[GOAL OF THE EXERCISE] Aside from the pictures, copy the listing exactly.

◆ ◆ ◆ ◆ ◆

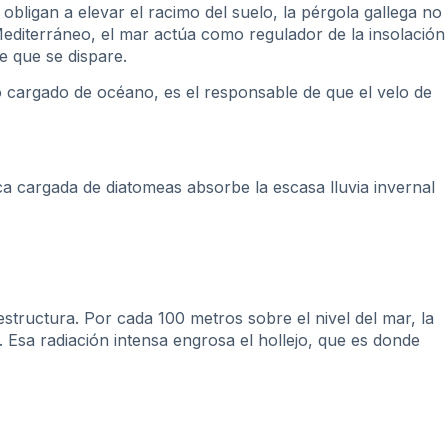
 obligan a elevar el racimo del suelo, la pérgola gallega no
 Mediterráneo, el mar actúa como regulador de la insolación
e que se dispare.
o cargado de océano, es el responsable de que el velo de
anca cargada de diatomeas absorbe la escasa lluvia invernal
structura. Por cada 100 metros sobre el nivel del mar, la
Esa radiación intensa engrosa el hollejo, que es donde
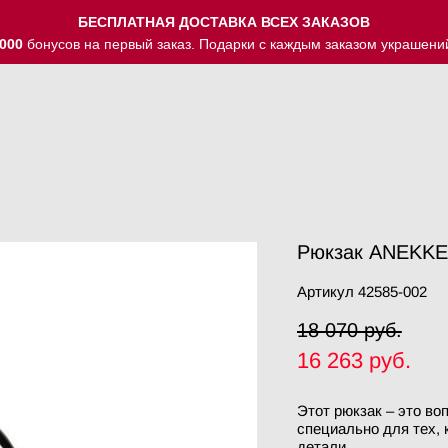
БЕСПЛАТНАЯ ДОСТАВКА ВСЕХ ЗАКАЗОВ
000
бонусов на первый заказ. Подарки с каждым заказом украшени
Рюкзак ANEKKE
Артикул 42585-002
18 070 pуб.
16 263 pуб.
Этот рюкзак – это во
специально для тех, 
детали.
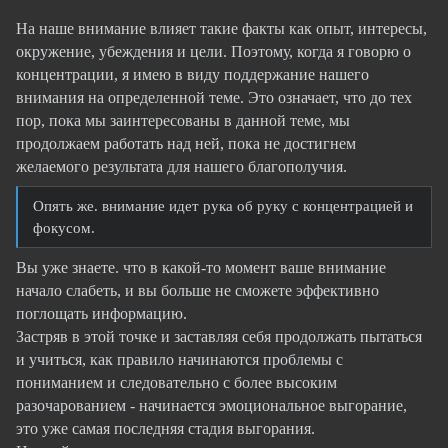
На наше внимание влияет такие факты как опыт, интересы,
окружение, убеждения и цели. Поэтому, когда я говорю о
концентрации, я имею в виду поддержание нашего
внимания на определенной теме. Это означает, что до тех
пор, пока мы заинтересованы в данной теме, мы
продолжаем работать над ней, пока не достигнем
желаемого результата для нашего благополучия.
Опять же. внимание идет рука об руку с концентрацией и
фокусом.
Вы уже знаете. что в какой-то момент ваше внимание
начало слабеть, и вы больше не сможете эффективно
поглощать информацию.
Застряв в этой точке и заставляя себя продолжать пытаться
и учиться, как правило начинаются проблемы с
пониманием и следовательно с более высоким
разочарованием - начинается эмоциональное выгорание,
это уже самая последняя стадия выгорания.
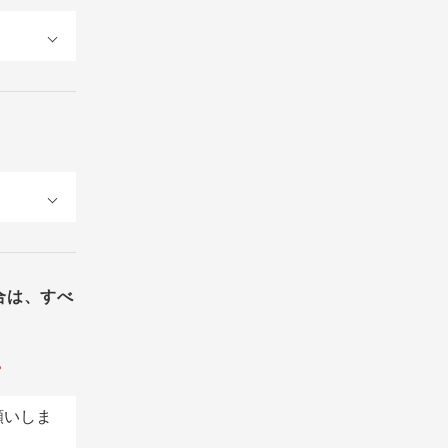
合は、すべ
。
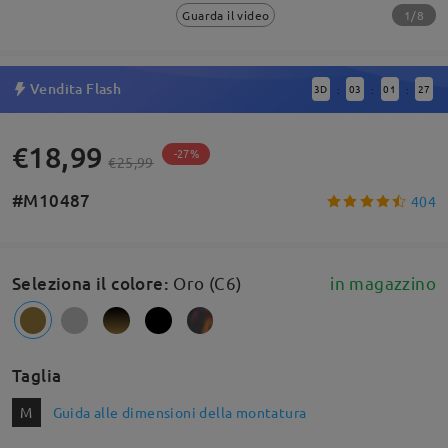
1/8
Guarda il video
Vendita Flash
3
D
03
01
27
:
:
:
€18,99
-27%
€25,99
#M10487
404
Seleziona il colore
:
Oro (C6)
in magazzino
Taglia
M
Guida alle dimensioni della montatura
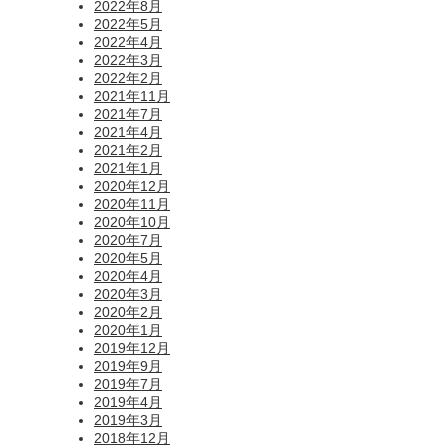
2022年8月
2022年5月
2022年4月
2022年3月
2022年2月
2021年11月
2021年7月
2021年4月
2021年2月
2021年1月
2020年12月
2020年11月
2020年10月
2020年7月
2020年5月
2020年4月
2020年3月
2020年2月
2020年1月
2019年12月
2019年9月
2019年7月
2019年4月
2019年3月
2018年12月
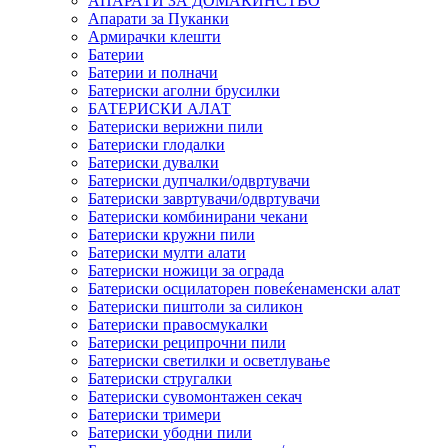
АПАРАТИ ЗА ДОМАЌИНСТВО
Апарати за Пуканки
Армирачки клешти
Батерии
Батерии и полначи
Батериски аголни брусилки
БАТЕРИСКИ АЛАТ
Батериски верижни пили
Батериски глодалки
Батериски дувалки
Батериски дупчалки/одвртувачи
Батериски завртувачи/одвртувачи
Батериски комбинирани чекани
Батериски кружни пили
Батериски мулти алати
Батериски ножици за ограда
Батериски осцилаторен повеќенаменски алат
Батериски пиштоли за силикон
Батериски правосмукалки
Батериски реципрочни пили
Батериски светилки и осветлување
Батериски стругалки
Батериски сувомонтажен секач
Батериски тримери
Батериски убодни пили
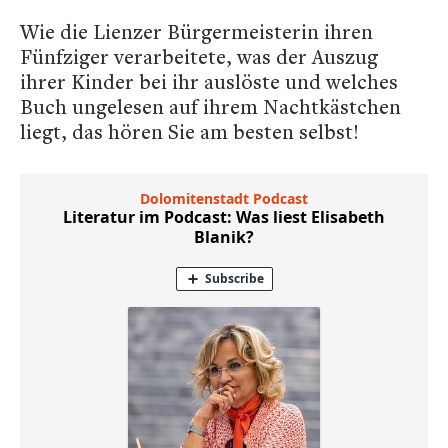
Wie die Lienzer Bürgermeisterin ihren
Fünfziger verarbeitete, was der Auszug
ihrer Kinder bei ihr auslöste und welches
Buch ungelesen auf ihrem Nachtkästchen
liegt, das hören Sie am besten selbst!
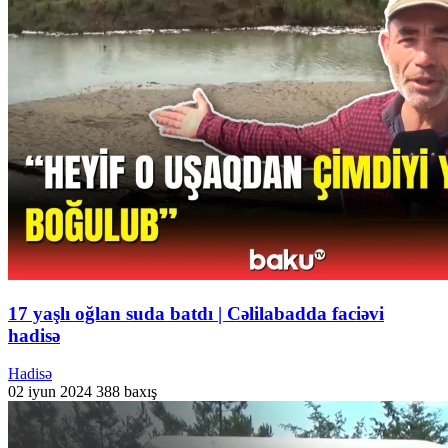
17 yaşlı oğlan suda batdı | Cəlilabadda faciəvi
hadisə
Hadisə
02 iyun 2024
388 baxış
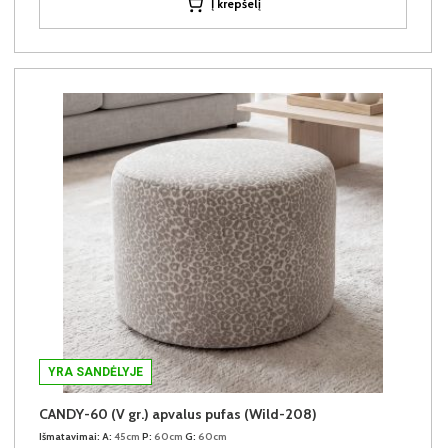
Į krepšelį
YRA SANDĖLYJE
CANDY-60 (V gr.) apvalus pufas (Wild-208)
Išmatavimai:
A:
45cm
P:
60cm
G:
60cm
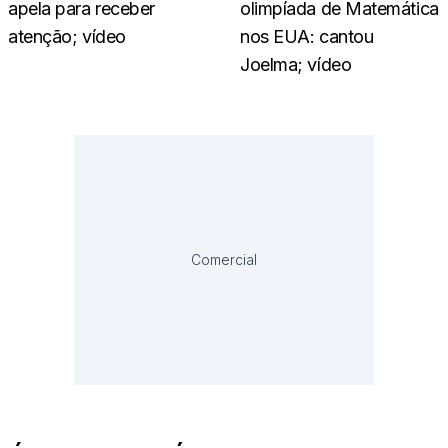
apela para receber
olimpíada de Matemática
atenção; vídeo
nos EUA: cantou
Joelma; vídeo
Comercial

◆ ◆ ◆ ◆ ◆

[THE ANSWER]
 obligan a elevar el racimo del suelo, la pérgola gallega no
 Mediterráneo, el mar actúa como regulador de la insolación
e que se dispare.
o cargado de océano, es el responsable de que el velo de
anca cargada de diatomeas absorbe la escasa lluvia invernal
structura. Por cada 100 metros sobre el nivel del mar, la
Esa radiación intensa engrosa el hollejo, que es donde
БЕСПЛАТНАЯ ДОСТАВКА ВСЕХ ЗАКАЗОВ
000
бонусов на первый заказ. Подарки с каждым заказом украшени
Рюкзак ANEKKE
Артикул 42585-002
18 070 pуб.
16 263 pуб.
Этот рюкзак – это во
специально для тех, 
детали.
На наше внимание влияет такие факты как опыт, интересы,
окружение, убеждения и цели. Поэтому, когда я говорю о
концентрации, я имею в виду поддержание нашего
внимания на определенной теме. Это означает, что до тех
пор, пока мы заинтересованы в данной теме, мы
продолжаем работать над ней, пока не достигнем
желаемого результата для нашего благополучия.
Опять же. внимание идет рука об руку с концентрацией и
фокусом.
Вы уже знаете. что в какой-то момент ваше внимание
начало слабеть, и вы больше не сможете эффективно
поглощать информацию.
Застряв в этой точке и заставляя себя продолжать пытаться
и учиться, как правило начинаются проблемы с
пониманием и следовательно с более высоким
разочарованием - начинается эмоциональное выгорание,
это уже самая последняя стадия выгорания.
合は、すべ
。
1/8
Guarda il video
Vendita Flash
3
D
03
01
27
:
:
:
€18,99
-27%
€25,99
#M10487
404
Seleziona il colore
:
Oro (C6)
in magazzino
Taglia
M
Guida alle dimensioni della montatura
2022年8月
2022年5月
2022年4月
2022年3月
2022年2月
2021年11月
2021年7月
2021年4月
2021年2月
2021年1月
2020年12月
2020年11月
2020年10月
2020年7月
2020年5月
2020年4月
2020年3月
2020年2月
2020年1月
2019年12月
2019年9月
2019年7月
2019年4月
2019年3月
2018年12月
АПАРАТИ ЗА ДОМАЌИНСТВО
Апарати за Пуканки
Армирачки клешти
Батерии
Батерии и полначи
Батериски аголни брусилки
БАТЕРИСКИ АЛАТ
Батериски верижни пили
Батериски глодалки
Батериски дувалки
Батериски дупчалки/одвртувачи
Батериски завртувачи/одвртувачи
Батериски комбинирани чекани
Батериски кружни пили
Батериски мулти алати
Батериски ножици за ограда
Батериски осцилаторен повеќенаменски алат
Батериски пиштоли за силикон
Батериски правосмукалки
Батериски реципрочни пили
Батериски светилки и осветлување
Батериски стругалки
Батериски сувомонтажен секач
Батериски тримери
Батериски убодни пили
Wie die Lienzer Bürgermeisterin ihren
Fünfziger verarbeitete, was der Auszug
ihrer Kinder bei ihr auslöste und welches
Buch ungelesen auf ihrem Nachtkästchen
liegt, das hören Sie am besten selbst!
17 yaşlı oğlan suda batdı | Cəlilabadda faciəvi
hadisə
Hadisə
02 iyun 2024
388 baxış
Į krepšelį
YRA SANDĖLYJE
CANDY-60 (V gr.) apvalus pufas (Wild-208)
Išmatavimai:
A:
45cm
P:
60cm
G:
60cm
apela para receber
olimpíada de Matemática
atenção; vídeo
nos EUA: cantou
Joelma; vídeo
Comercial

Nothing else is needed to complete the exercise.